One of the things Ken and I enjoy is driving around the countryside looking at all the sights and seeing what interesting things we can find. We saw this home on the way to Story Inn. It's the House at Stone Head and is now a home you can rent to enjoy the serenity of the surrounding hills and nature. There is no TV or telephone here......just the quiet of nature and beautiful gardens in the rear to enjoy. Or imagine being all cozy and tucked inside by the fireplace in the winter with a good book and enjoying the view of the the rolling hills outside covered with a light snowfall! Peaceful!
The original home was a log cabin from 1851 and was replaced with the more "modern" version seen here in 1891. In 1981 it was entered with the National Registry of Historical Places and the carved stone marker in front was awarded as a separate listing.
This stone marker is the last fully intact marker of three that were carved back in 1851 used as directional markers for the public roads in Brown County. It was chiseled out of a block of sandstone quarried from a local stream bed. It sets in its original place.

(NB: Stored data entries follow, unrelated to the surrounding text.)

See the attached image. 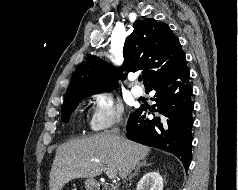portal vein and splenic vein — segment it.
<instances>
[{"instance_id":"obj_1","label":"portal vein and splenic vein","mask_w":238,"mask_h":190,"mask_svg":"<svg viewBox=\"0 0 238 190\" xmlns=\"http://www.w3.org/2000/svg\"><path fill=\"white\" fill-rule=\"evenodd\" d=\"M103 170L105 171L106 175L108 176L109 179H116L117 175L114 171L108 169V168H103Z\"/></svg>"}]
</instances>
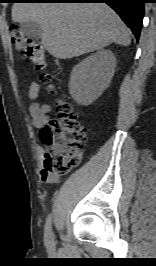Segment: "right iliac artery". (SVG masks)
<instances>
[{
	"label": "right iliac artery",
	"mask_w": 156,
	"mask_h": 266,
	"mask_svg": "<svg viewBox=\"0 0 156 266\" xmlns=\"http://www.w3.org/2000/svg\"><path fill=\"white\" fill-rule=\"evenodd\" d=\"M45 239L47 241H52L53 240V233H52V216L49 215L46 219V224H45Z\"/></svg>",
	"instance_id": "82829eb1"
}]
</instances>
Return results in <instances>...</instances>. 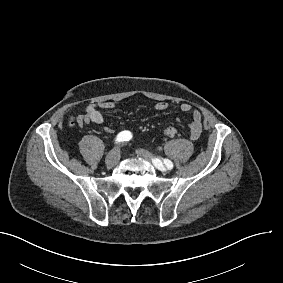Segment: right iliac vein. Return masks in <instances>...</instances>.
Returning <instances> with one entry per match:
<instances>
[{"instance_id":"1","label":"right iliac vein","mask_w":283,"mask_h":283,"mask_svg":"<svg viewBox=\"0 0 283 283\" xmlns=\"http://www.w3.org/2000/svg\"><path fill=\"white\" fill-rule=\"evenodd\" d=\"M120 159V151L117 149H114L108 153L105 159V165L107 168H112L116 164H118Z\"/></svg>"}]
</instances>
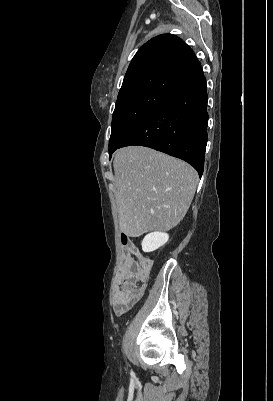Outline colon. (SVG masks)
<instances>
[{
  "instance_id": "obj_1",
  "label": "colon",
  "mask_w": 273,
  "mask_h": 401,
  "mask_svg": "<svg viewBox=\"0 0 273 401\" xmlns=\"http://www.w3.org/2000/svg\"><path fill=\"white\" fill-rule=\"evenodd\" d=\"M126 261L121 262L118 274L119 288H114V297H142L144 295L143 285L136 282H146L152 268L151 257H131L132 251H125Z\"/></svg>"
}]
</instances>
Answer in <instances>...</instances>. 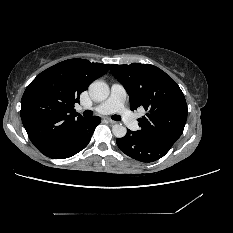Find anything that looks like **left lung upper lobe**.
Returning <instances> with one entry per match:
<instances>
[{
	"label": "left lung upper lobe",
	"mask_w": 233,
	"mask_h": 233,
	"mask_svg": "<svg viewBox=\"0 0 233 233\" xmlns=\"http://www.w3.org/2000/svg\"><path fill=\"white\" fill-rule=\"evenodd\" d=\"M110 71L126 89L131 110L144 107L136 133L148 140L173 145L187 119V104L177 83L151 64L110 65Z\"/></svg>",
	"instance_id": "1"
}]
</instances>
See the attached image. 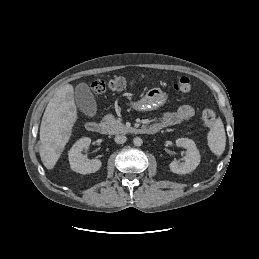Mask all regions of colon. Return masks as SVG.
<instances>
[{
    "label": "colon",
    "instance_id": "colon-1",
    "mask_svg": "<svg viewBox=\"0 0 259 259\" xmlns=\"http://www.w3.org/2000/svg\"><path fill=\"white\" fill-rule=\"evenodd\" d=\"M130 86V82L125 78L116 77L111 80H96L92 83V90L97 94H104L106 92H121ZM173 87L176 91L186 93L191 90V82L187 77H180L177 79ZM215 121V113L212 109H204L202 112V122L204 127L210 128Z\"/></svg>",
    "mask_w": 259,
    "mask_h": 259
}]
</instances>
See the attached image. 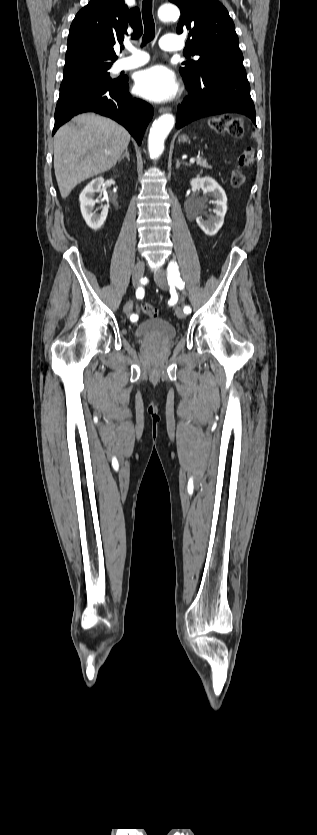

A front look at the house and there's the stone head marker right out front.

This is one of the Gnaw Bone flea markets. Yes, there really is a Gnaw Bone, Indiana.....population 71 people within a 1 mile radius! The town's name derives from that of the original French settlement in the area, Narbonne, named in turn for the southern French city of that name. To the ears of English settlers of that time, "Narbonne" sounded like "Gnaw Bone" and came to be know as just that!

It has been promoted as "flea capital of the world", as it is said to have one flea market for every five residents!

This is the Beanblossom covered bridge that used to connect Beanblossom, IN to Nashville, IN until it was bypassed by a new road. It was built in 1880 and because of it's location in Brown County, and thus a proximity to the famous local art colony, this structure probably has the distinction of being the subject of more covered bridge paintings than any other in Indiana.